The U.S. Energy Department’s Office of Environmental Management should revamp its 2017 nuclear cleanup policy to make its remediation decisions more risk-informed, according to the Government Accountability Office (GAO).
Reports issued since the 1990s by the GAO and DOE’s Office of Inspector General urged the nuclear cleanup office to make its decisions more risk-based — meaning to “consider trade-offs among risk, costs, and other factors in the face of uncertainty and diverse stakeholder perspectives,” the congressional watchdog said in a just-released report.
Such a policy reduces risk to human health and safety, and to the environment, while also complying with relevant laws and court orders and trying to limit costs, the GAO said. A 2017 DOE cleanup policy does not spell out how the agency can go about making its decisions more risk-based, its report notes.

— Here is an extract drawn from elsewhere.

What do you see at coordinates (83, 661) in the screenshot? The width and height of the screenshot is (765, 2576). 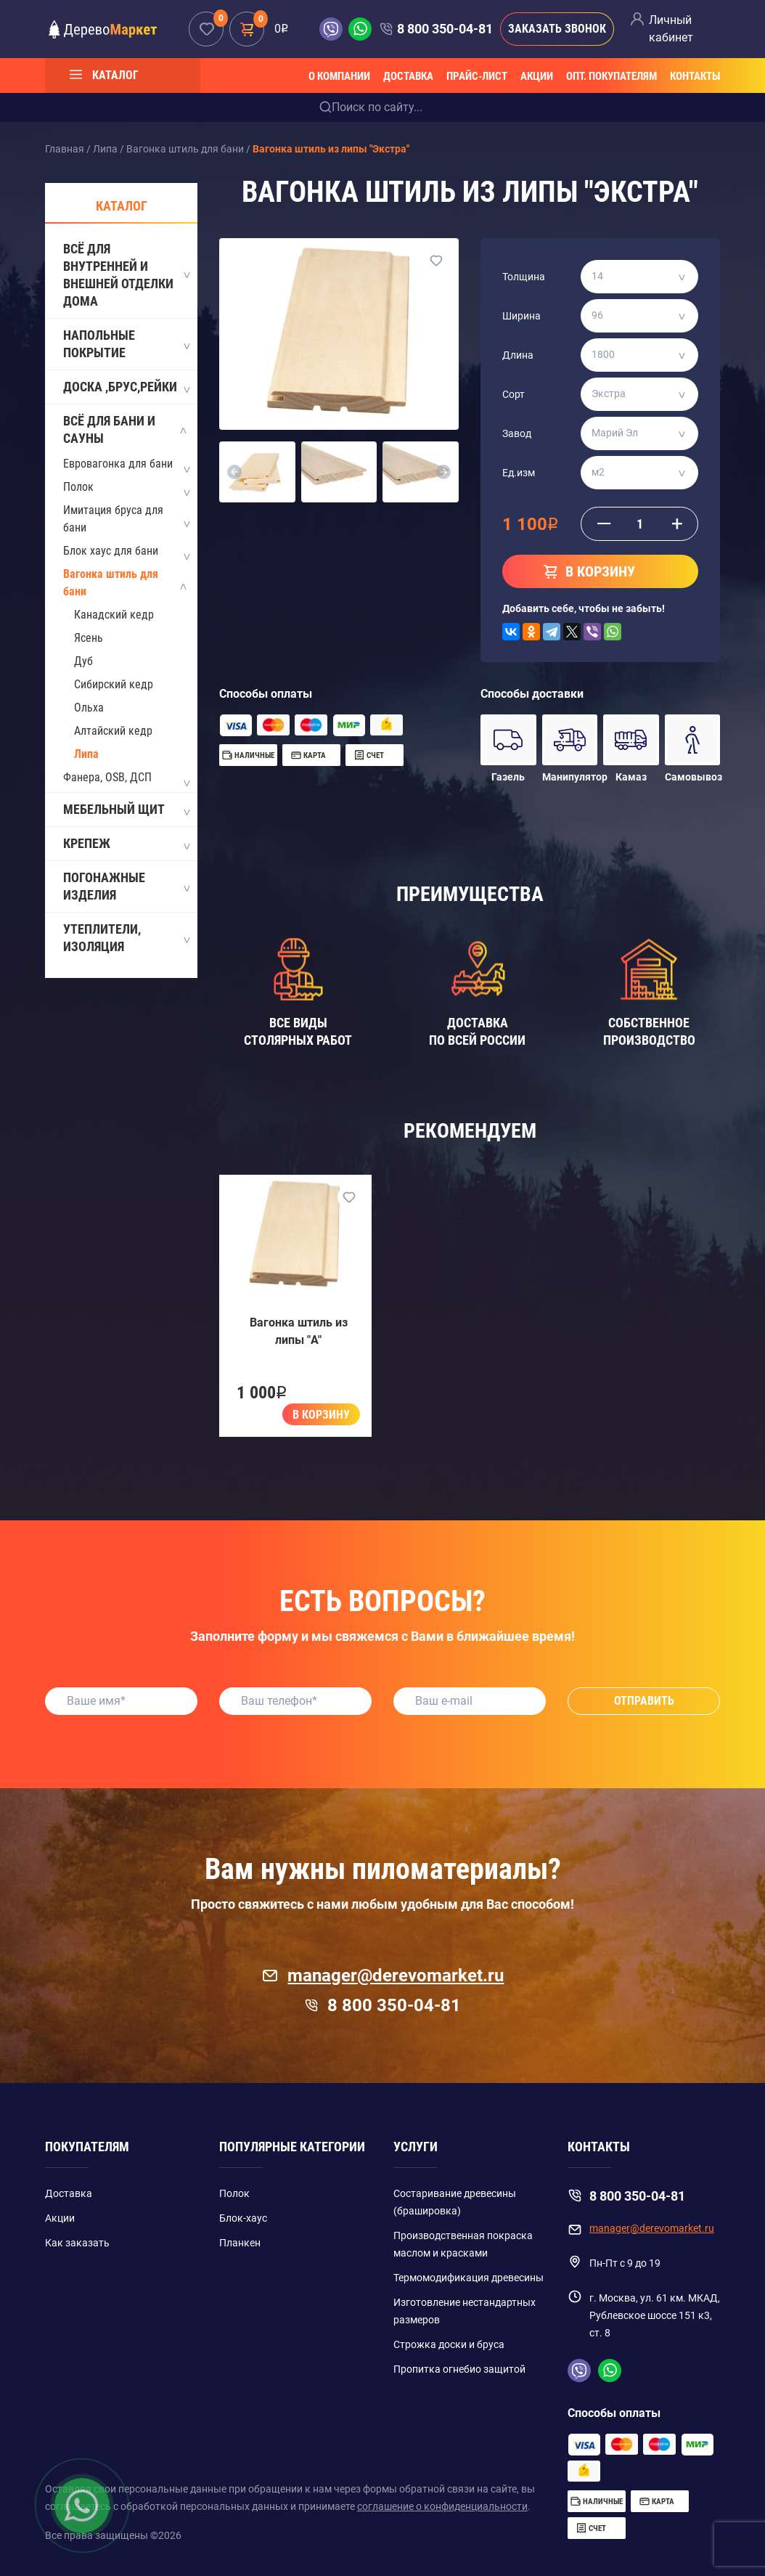 I see `Дуб` at bounding box center [83, 661].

After a significant amount of research, and conferring with experts assembled by the National Academies of Sciences, Engineering, and Medicine, the GAO issued a “framework” to assist DOE in making cleanup decisions. This should include phases for design, analysis, decision making, and implementation/evaluation.
Such a framework is lacking at the Energy Department, but it is needed because the agency accounts for more than 80% of the federal government’s $577 billion in 2018 environmental liability, the GAO said. Drafting a policy to focus more on the highest risk would be most effective in curbing liability, according to the report.